EXERCISE AIM: Only lines with the string "Capital" are wanted. Pull them out of the data.
[[ DATA SHOWN, beginning ]]
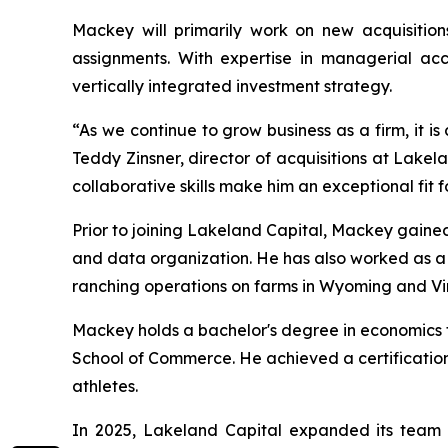
Mackey will primarily work on new acquisition
assignments. With expertise in managerial acco
vertically integrated investment strategy.
“As we continue to grow business as a firm, it is
Teddy Zinsner, director of acquisitions at Lake
collaborative skills make him an exceptional fit f
Prior to joining Lakeland Capital, Mackey gained
and data organization. He has also worked as 
ranching operations on farms in Wyoming and Vir
Mackey holds a bachelor's degree in economics fr
School of Commerce. He achieved a certification
athletes.
In 2025, Lakeland Capital expanded its team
[[ DATA SHOWN, end ]]
RESULT:
Prior to joining Lakeland Capital, Mackey gained
In 2025, Lakeland Capital expanded its team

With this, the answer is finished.